Tuesday, April 23, 2019

Book Review: Dave Barry's Lessons from Lucy (2019)

I've been following Dave Barry since his nationally syndicated column in the Miami Herald as a teenager. (For those of you who don't want to research the timeline, that's about 20 years ago.) I wasn't expecting much from Barry's latest book--after all, it's marketed as "self-help," and Barry excels when he notices and mocks the ordinary. "Mocking" and "earnest self-help advice" don't mesh well, so I figured Barry was just cashing in on his name and reputation to pay for his daughter's college tuition. Boy, was I wrong. This book is one of Barry's best. 
First, if you are a dog lover, you have to get this book. Second, if you're not a dog lover, don't worry--Barry refers to Lucy after his usual storytelling, using her as a sort of canine muse. The book does get overly sentimental in places, but only three or four times total. (e.g., "Do not be afraid to say these words: I was wrong. I made a mistake. I'm sorry. I apologize.") 

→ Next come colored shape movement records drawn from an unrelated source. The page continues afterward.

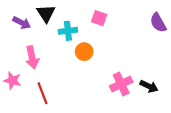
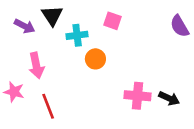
pink cross: (121, 84) -> (138, 96), turned 30

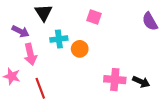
purple arrow: (25, 26) -> (20, 31), moved
cyan cross: (77, 35) -> (59, 39), moved

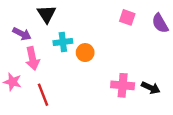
pink square: (94, 17) -> (127, 17), moved

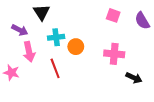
pink cross: (123, 85) -> (114, 54), moved
red line: (43, 95) -> (55, 68), moved

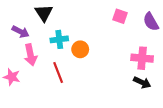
pink cross: (114, 54) -> (142, 58), moved

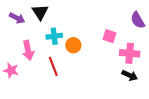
pink square: (120, 16) -> (110, 36), moved
purple arrow: (21, 32) -> (17, 18), moved

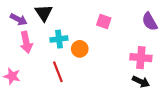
pink square: (110, 36) -> (104, 22), moved
pink arrow: (28, 50) -> (26, 42), moved

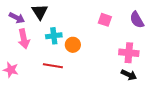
pink square: (104, 22) -> (105, 20), moved
red line: (58, 72) -> (53, 66), turned -60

More common are the following thoughts, such as when Barry participates in a corporate pro-diversity program: "Inside we were seething. We were ready to go out and join the [Ku Klux] Klan. Even the black employees." I'll end with one of Barry's best paragraphs: "So what I'm saying to you, especially if you're getting up in years, is: Don't settle for contentment. Don't just stand around grinning. Get out there. It's a wonderful world."